Children who live in families affected by poverty experience the same distress as adults. They are statistically less likely to complete high school, find a good job or have stable housing. They may often suffer from poor mental and physical health, and social isolation. Children living in poverty are more likely to lack enjoyment in exercise, have inadequate diets and experience hunger.
The numbers of children living below the poverty line in Australia are, frankly, staggering. One out of every five children are living in a financially stricken household. When it comes to people with a disability, the situation is similar.
One in every six people with a disability are living in poverty. The number of people with disability receiving JobSeeker has increased as the eligibility for receiving the Disability Support Pension (DSP) has tightened. Employment opportunities for people with a disability are scant, with many employers unaware that people with a disability cost less than their non-disabled counterparts in workers compensation, are equally as productive as their non-disabled counterparts, and that employees with a disability are longer serving and have less turn over than non-disabled workers.
Despite these facts, working-aged people with a disability are twice as likely to be unemployed and relying on Jobseeker than those without a disability, and the rate of unemployment for people with a disability is increasing. People with a disability are more likely to be unemployed for longer, and more likely to be underemployed. More than 1 million working-age people with a disability are working or looking for work.

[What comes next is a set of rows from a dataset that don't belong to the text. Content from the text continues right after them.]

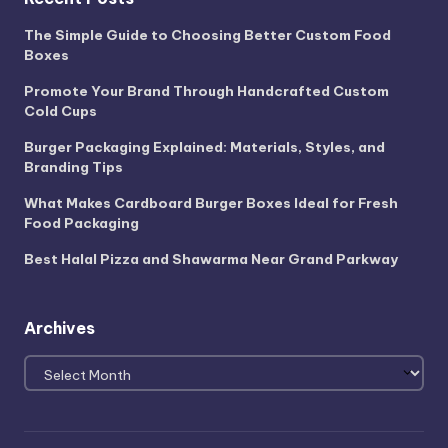
The Simple Guide to Choosing Better Custom Food
Boxes
Promote Your Brand Through Handcrafted Custom
Cold Cups
Burger Packaging Explained: Materials, Styles, and
Branding Tips
What Makes Cardboard Burger Boxes Ideal for Fresh
Food Packaging
Best Halal Pizza and Shawarma Near Grand Parkway
Archives
Archives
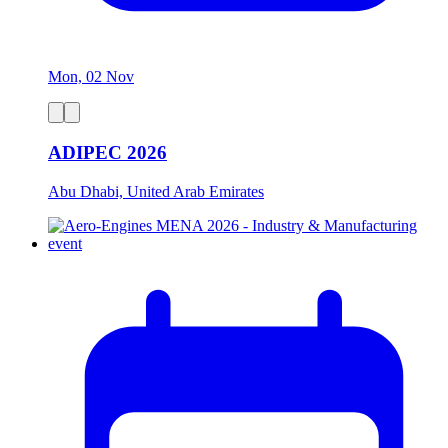
Mon, 02 Nov
ADIPEC 2026
Abu Dhabi, United Arab Emirates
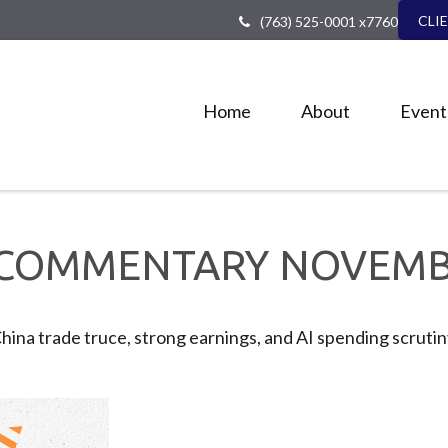
CLI
(763) 525-0001 x7760
Home
About
Event
COMMENTARY NOVEMBE
China trade truce, strong earnings, and AI spending scrut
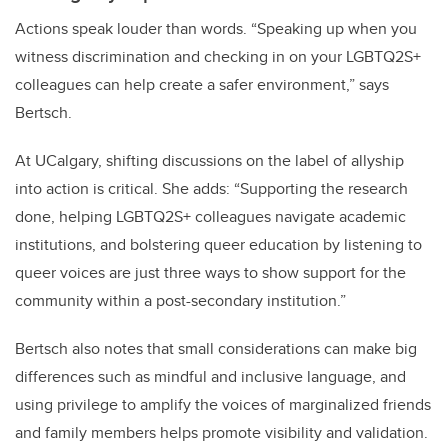
Actions speak louder than words. “Speaking up when you
witness discrimination
and checking in on your LGBTQ2S+
colleagues can help create a safer environment,” says
Bertsch.
At UCalgary, shifting discussions on the label of allyship
into action is critical. She adds: “Supporting the research
done, helping LGBTQ2S+ colleagues navigate academic
institutions, and bolstering queer education by listening to
queer voices are just three ways to show support for the
community within a post-secondary institution.”
Bertsch also notes that small considerations can make big
differences such as mindful and inclusive language, and
using privilege to amplify the voices of marginalized friends
and family members helps promote visibility and validation.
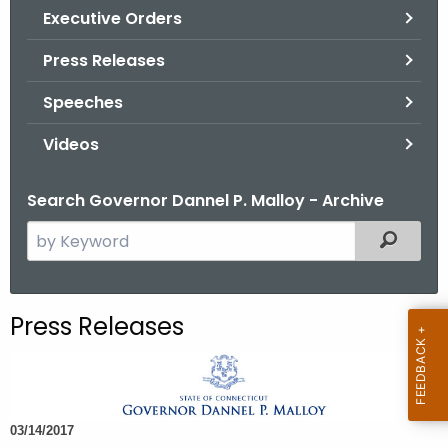
.
Executive Orders
g
Press Releases
o
v
Speeches
Videos
Search Governor Dannel P. Malloy - Archive
S
Filtered
e
a
r
Press Releases
c
h
t
h
03/14/2017
e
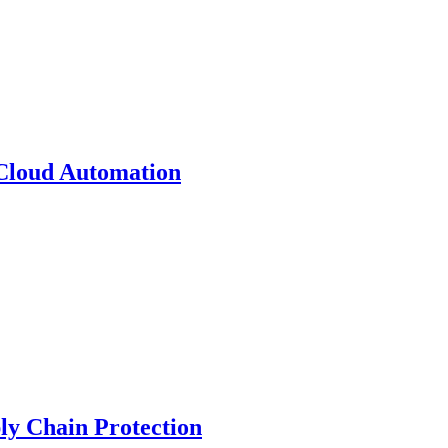
 Cloud Automation
y Chain Protection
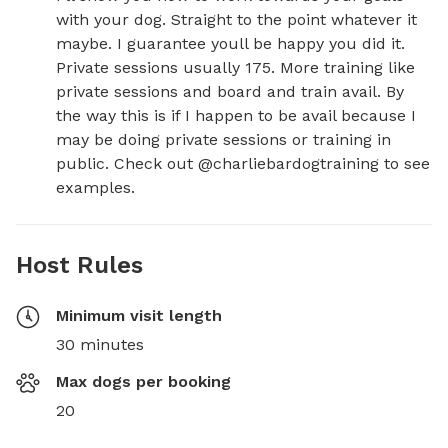
with your dog. Straight to the point whatever it 
maybe. I guarantee youll be happy you did it. 
Private sessions usually 175. More training like 
private sessions and board and train avail. By 
the way this is if I happen to be avail because I 
may be doing private sessions or training in 
public. Check out @charliebardogtraining to see 
examples.
Host Rules
Minimum visit length
30 minutes
Max dogs per booking
20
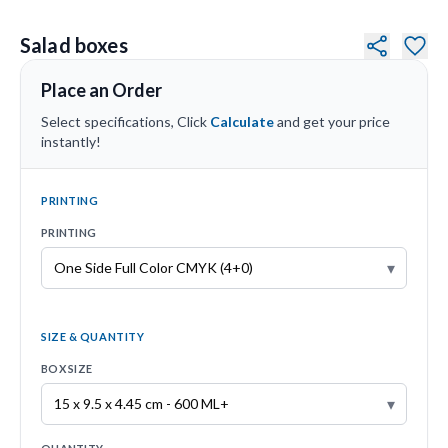
Salad boxes
Place an Order
Select specifications, Click
Calculate
and get your price
instantly!
PRINTING
PRINTING
▾
SIZE & QUANTITY
BOX SIZE
▾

Women experiencing domestic violence are also more likely to be living in poverty. Of those women affected by domestic and family violence, one in five experienced financial hardship if they had been the victim of severe partner abuse in past year.
This is three times more than the rate of financial hardship experienced by women who had not been the victims of domestic and family violence.
Violence impacts women in all communities and across all income levels but women on low incomes are more likely to be affected. Our Watch lists socio-economic inequality and discrimination as one of five contributing factors that make violence against women worse.
The profound impact of living in poverty is worse for our most vulnerable citizens, children, people with a disability, and women.
Inequality for these people can cause a vicious cycle of poverty, repeated down the generations.
Australia is a signatory to the United Nations Sustainable Development Goals that are intended to end poverty, hunger, AIDS, and discrimination against women and girls.
And yet, since signing the UN Sustainable Development Goals in September 2015, poverty and inequality has not reduced: it has grown.
The increased cost of living combined with stagnant wages for working Australians is putting the pinch on households financially, to the point where inequality and poverty are expanding.
Is this the Australia we really want?
Australia has an opportunity to eradicate poverty for millions of Australians, with policy measures that raise income support rates above the poverty line, by addressing the lack of affordable housing and social housing, and by reassessing the policies that perpetuate the cycle.
We are an affluent nation that can afford to address inequality and social disadvantage. And we have an opportunity to meet our responsibilities under the UN Sustainable Development Goals. But it will take a compassionate, and realistic course of policy change at both the state and federal levels to achieve.